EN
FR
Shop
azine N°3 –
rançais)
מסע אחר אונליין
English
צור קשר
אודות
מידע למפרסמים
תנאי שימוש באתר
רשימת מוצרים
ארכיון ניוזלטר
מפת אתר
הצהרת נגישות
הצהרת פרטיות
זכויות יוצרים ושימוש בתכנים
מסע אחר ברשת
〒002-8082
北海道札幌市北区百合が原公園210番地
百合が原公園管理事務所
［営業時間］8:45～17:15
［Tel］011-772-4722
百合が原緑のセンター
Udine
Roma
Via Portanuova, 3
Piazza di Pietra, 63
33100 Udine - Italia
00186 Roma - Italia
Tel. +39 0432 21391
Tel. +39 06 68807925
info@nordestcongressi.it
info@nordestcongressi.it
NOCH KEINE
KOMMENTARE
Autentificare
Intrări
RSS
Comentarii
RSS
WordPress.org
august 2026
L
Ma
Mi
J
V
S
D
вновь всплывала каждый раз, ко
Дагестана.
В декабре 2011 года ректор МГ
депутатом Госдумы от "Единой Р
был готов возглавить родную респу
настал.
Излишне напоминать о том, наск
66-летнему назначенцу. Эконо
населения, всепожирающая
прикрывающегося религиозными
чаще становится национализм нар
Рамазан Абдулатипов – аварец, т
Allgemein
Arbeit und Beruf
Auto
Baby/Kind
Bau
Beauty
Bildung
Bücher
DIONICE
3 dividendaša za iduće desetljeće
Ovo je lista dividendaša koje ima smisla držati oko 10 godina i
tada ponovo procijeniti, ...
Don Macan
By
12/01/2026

***

### TASK
An exact copy of the lines above, from the one containing "מידע למפרסמים" through the one containing "3 dividendaša za iduće desetljeće", is the whole of the answer.

### EXERCISE ANSWER
מידע למפרסמים
תנאי שימוש באתר
רשימת מוצרים
ארכיון ניוזלטר
מפת אתר
הצהרת נגישות
הצהרת פרטיות
זכויות יוצרים ושימוש בתכנים
מסע אחר ברשת
〒002-8082
北海道札幌市北区百合が原公園210番地
百合が原公園管理事務所
［営業時間］8:45～17:15
［Tel］011-772-4722
百合が原緑のセンター
Udine
Roma
Via Portanuova, 3
Piazza di Pietra, 63
33100 Udine - Italia
00186 Roma - Italia
Tel. +39 0432 21391
Tel. +39 06 68807925
info@nordestcongressi.it
info@nordestcongressi.it
NOCH KEINE
KOMMENTARE
Autentificare
Intrări
RSS
Comentarii
RSS
WordPress.org
august 2026
L
Ma
Mi
J
V
S
D
вновь всплывала каждый раз, ко
Дагестана.
В декабре 2011 года ректор МГ
депутатом Госдумы от "Единой Р
был готов возглавить родную респу
настал.
Излишне напоминать о том, наск
66-летнему назначенцу. Эконо
населения, всепожирающая
прикрывающегося религиозными
чаще становится национализм нар
Рамазан Абдулатипов – аварец, т
Allgemein
Arbeit und Beruf
Auto
Baby/Kind
Bau
Beauty
Bildung
Bücher
DIONICE
3 dividendaša za iduće desetljeće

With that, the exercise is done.